Читаем Тень парфюмера полностью

Обычай не везде одинаково оценивает свободную игру лица. В некоторых цивилизациях свобода лица существенно ограничена. Считается неподобающим сразу показывать боль или радость, ее замыкают в себе, и лицо остается спокойным. Глубинной причиной такого отношения является требование постоянной автономии человека. Никому не разрешено проникать в другого, и этот другой не позволяет того же самому себе. Человек должен иметь силу быть сам по себе и быть тождественным себе. Одно с другим здесь тесно связано. Ибо именно воздействие одного человека на другого вызывает непрестанные быстротечные превращения. Они выражаются в жестикуляции и мимике; там, где эти действия считаются предосудительными, любое превращение затруднено и, в конечном счете, парализуется.

Уяснив природу застылости таких неестественных «стоических» натур, легко понять сущность маски вообще: она есть конечное состояние. Подвижный поток неясных, всегда незаконченных превращений, чудесным выражением которых является естественное человеческое лицо, застывает в маску; он завершается в ней. Когда маска налицо, не показывается уже ничего, что начинается, что представляет собой еще бесформенный бессознательный импульс. Маска ясна, она выражает нечто вполне определенное, не больше и не меньше. Маска неподвижна, это определенность, которая не меняется.

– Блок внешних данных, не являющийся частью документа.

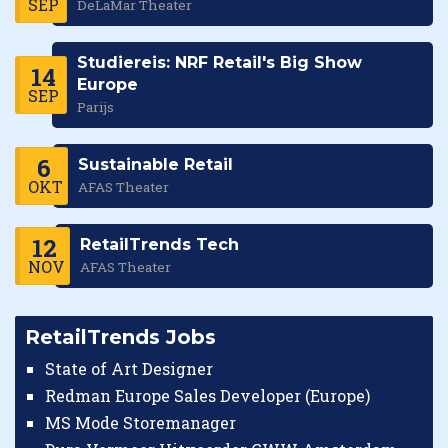
SEP
DeLaMar Theater
Studiereis: NRF Retail's Big Show
14
Europe
SEP
Parijs
6
Sustainable Retail
OKT
AFAS Theater
12
RetailTrends Tech
NOV
AFAS Theater
RetailTrends Jobs
State of Art Designer
Redman Europe Sales Developer (Europe)
MS Mode Storemanager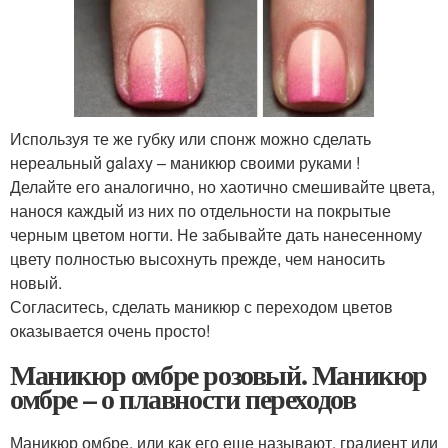
Используя те же губку или спонж можно сделать
нереальный galaxy – маникюр своими руками !
Делайте его аналогично, но хаотично смешивайте цвета,
нанося каждый из них по отдельности на покрытые
черным цветом ногти. Не забывайте дать нанесенному
цвету полностью высохнуть прежде, чем наносить
новый.
Согласитесь, сделать маникюр с переходом цветов
оказывается очень просто!
Маникюр омбре розовый. Маникюр
омбре – о плавности переходов
Маникюр омбре, или как его еще называют, градиент или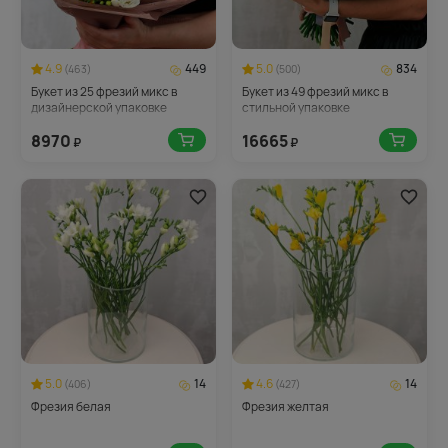
4.9
449
5.0
834
(463)
(500)
Букет из 25 фрезий микс в
Букет из 49 фрезий микс в
дизайнерской упаковке
стильной упаковке
8970
16665
₽
₽
5.0
14
4.6
14
(406)
(427)
Фрезия белая
Фрезия желтая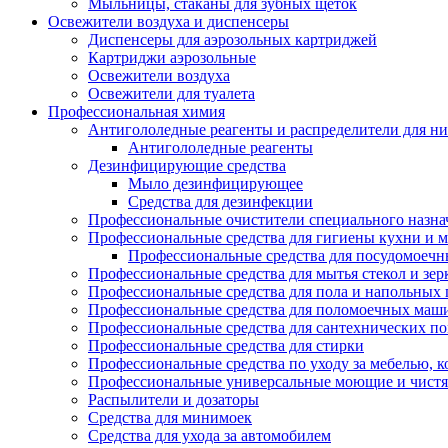
Мыльницы, стаканы для зубных щеток
Освежители воздуха и диспенсеры
Диспенсеры для аэрозольных картриджей
Картриджи аэрозольные
Освежители воздуха
Освежители для туалета
Профессиональная химия
Антигололедные реагенты и распределители для н
Антигололедные реагенты
Дезинфицирующие средства
Мыло дезинфицирующее
Средства для дезинфекции
Профессиональные очистители специального назна
Профессиональные средства для гигиены кухни и 
Профессиональные средства для посудомоеч
Профессиональные средства для мытья стекол и зер
Профессиональные средства для пола и напольных
Профессиональные средства для поломоечных маш
Профессиональные средства для сантехнических п
Профессиональные средства для стирки
Профессиональные средства по уходу за мебелью, к
Профессиональные универсальные моющие и чистя
Распылители и дозаторы
Средства для минимоек
Средства для ухода за автомобилем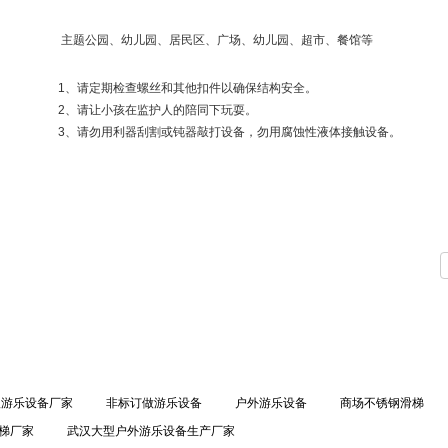
主题公园、幼儿园、居民区、广场、幼儿园、超市、餐馆等
1
、请定期检查螺丝和其他扣件以确保结构安全。
2
、请让小孩在监护人的陪同下玩耍。
3
、请勿用利器刮割或钝器敲打设备，勿用腐蚀性液体接触设备。
汉游乐设备厂家
非标订做游乐设备
户外游乐设备
商场不锈钢滑梯
梯厂家
武汉大型户外游乐设备生产厂家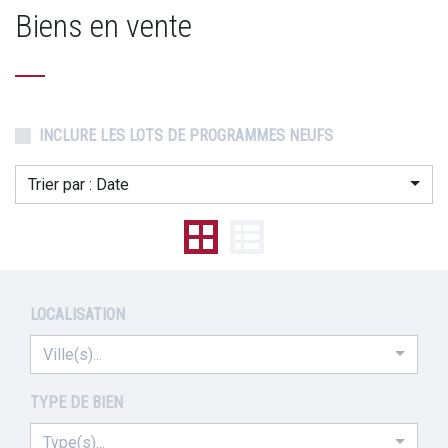
Biens en vente
INCLURE LES LOTS DE PROGRAMMES NEUFS
Trier par : Date
LOCALISATION
Ville(s)...
TYPE DE BIEN
Type(s)...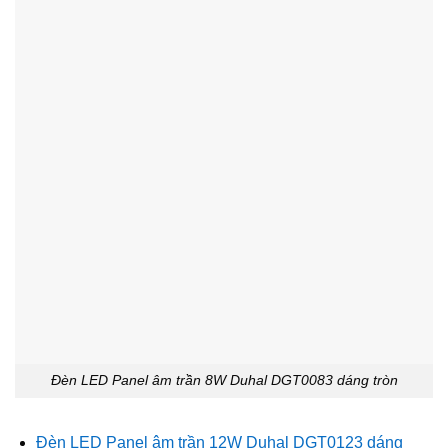
Đèn LED Panel âm trần 8W Duhal DGT0083 dáng tròn
Đèn LED Panel âm trần 12W Duhal DGT0123 dáng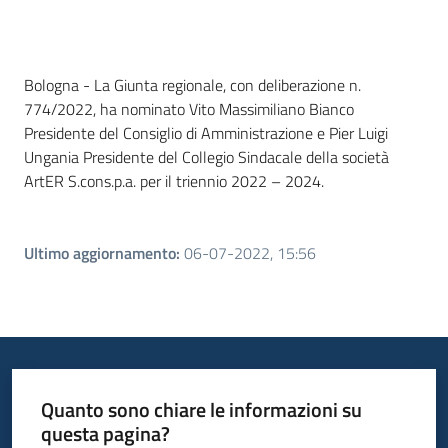
Contenuto
Bologna - La Giunta regionale, con deliberazione n.
774/2022, ha nominato Vito Massimiliano Bianco
Presidente del Consiglio di Amministrazione e Pier Luigi
Ungania Presidente del Collegio Sindacale della società
ArtER S.cons.p.a. per il triennio 2022 – 2024.
Ultimo aggiornamento
:
06-07-2022, 15:56
Quanto sono chiare le informazioni su
questa pagina?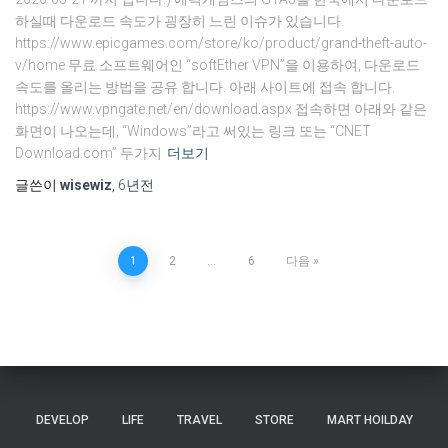
하실때 다운로드 속도가 굉장히 느린 이슈가 있습니다.
https://www.epicgames.com/store/ko/product/grand-theft-auto-
v/home 무료 소프트웨어인 “softEther VPN”을 이용하여, 다운로드
속도를 올리는 방법을 공유 합니다. 아래 사이트에 접속 합니다.
https://www.vpngate.net/en/download.aspx 접속하면 아래와 같은
화면이 나오는데, “Windows”라고 써있는 링크 또는 “CNET
Download.com” 두가지
더보기
글쓴이
wisewiz
,
6년
전
글
1
2
…
6
다음
페
이
지
DEVELOP
LIFE
TRAVEL
STORE
MART HOILDAY
매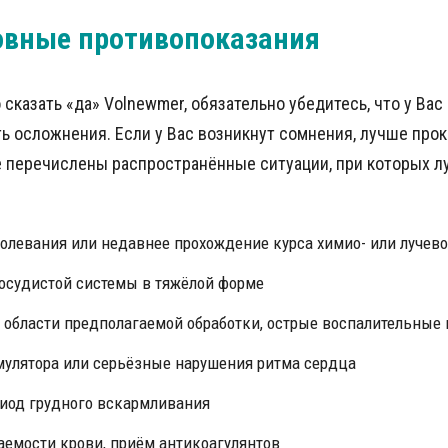
овные противопоказания
сказать «да» Volnewmer, обязательно убедитесь, что у Вас
ь осложнения. Если у Вас возникнут сомнения, лучше про
 перечислены распространённые ситуации, при которых л
олевания или недавнее прохождение курса химио- или лучево
осудистой системы в тяжёлой форме
 области предполагаемой обработки, острые воспалительные
улятора или серьёзные нарушения ритма сердца
иод грудного вскармливания
емости крови, приём антикоагулянтов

Правда, под этой маской может быть другая. Ничто не мешает исполнителю носить под одной маской другую. Двойные маски известны многим народам: когда снята одна, под ней появляется другая. Но это тоже маска, тоже конечное состояние. Переход от одного к другому скачкообразен. Все возможные посредующие звенья исключены; нет смягчающих переходов, подобных тем, что можно наблюдать на лице человека. Новое, другое является внезапно. И оно столь же ясно и неподвижно, сколь и предыдущее. От маски к маске возможно все, что угодно, но всегда скачком, всегда одинаково резко.

Маска воздействует в основном вовне. Она создает фигуру. Она неприкосновенна и устанавливает дистанцию между собой и зрителем. Она может, например, в танце, приблизиться к зрителю. Однако сам зритель должен оставаться там, где он находится. Застылость формы выливается в постоянство дистанции; дистанция не меняется, и в этом завораживающий характер маски.

Ибо сразу за маской начинается тайна. В острых ситуациях, о которых здесь и идет речь, то есть когда маска воспринимается всерьез, человеку не положено знать, что за ней находится. Она многое выражает, но еще больше скрывает. Она представляет собой раздел: скрывая за собой опасность, которую не положено знать, препятствуя установлению доверительных отношений, она приближается к человеку вплотную, однако именно в этой близости остается резко от него отделенной. Она угрожает тайной, сгущающейся за нею. Поскольку ее нельзя прочесть, как подвижное человеческое лицо, человек гадает и пугается неизвестного.

При этом в визуальной сфере происходит то, с чем каждый знаком по сфере акустической. Предположим, человек прибывает в страну, язык которой ему совершенно неизвестен. Вокруг люди, пытающиеся с ним заговорить. Чем меньше он понимает, тем больше старается угадать. Он гадает в полной неизвестности, опасаясь враждебности. Но он не верит себе, расслабляется и даже слегка разочарован, когда слова переведены на один из знакомых ему языков. Как они безвредны! Каждый совершенно незнакомый язык представляет собой акустическую маску, став понятным, он превращается в понимаемое и вызывающее доверие лицо.

Маска, следовательно, – то, что не превращается, что пребывает неизменным и длящимся в изменчивой игре превращений. Она воздействует, по сути дела, тем, что скрывает прячущееся за ней. Маска полноценна, когда исключительно она перед нами, а то, что за ней, остается непознаваемым. Чем определеннее она сама, тем туманнее то, что за нею. Никто не знает, что могло бы вырваться из-под маски. Напряжение между застылостью маски и тайной, которая за ней сокрыта, может достигать необычайной силы. Это и есть причина ее угрожающего воздействия. «Я именно то, что ты видишь, – как бы говорит маска, – а то, чего ты боишься, скрывается за мною». Она завораживает и одновременно заставляет держаться подальше. Никто не смеет ее тронуть. Смертью карается срывание маски кем-то другим. Пока она активна, она неприкосновенна, неуязвима, священна. Определенность маски, ее ясность заряжена неопределенностью. Власть ее в том и заключается, что она в точности известна, но непонятно, что она в себе таит. Она ясна снаружи, так сказать, только спереди.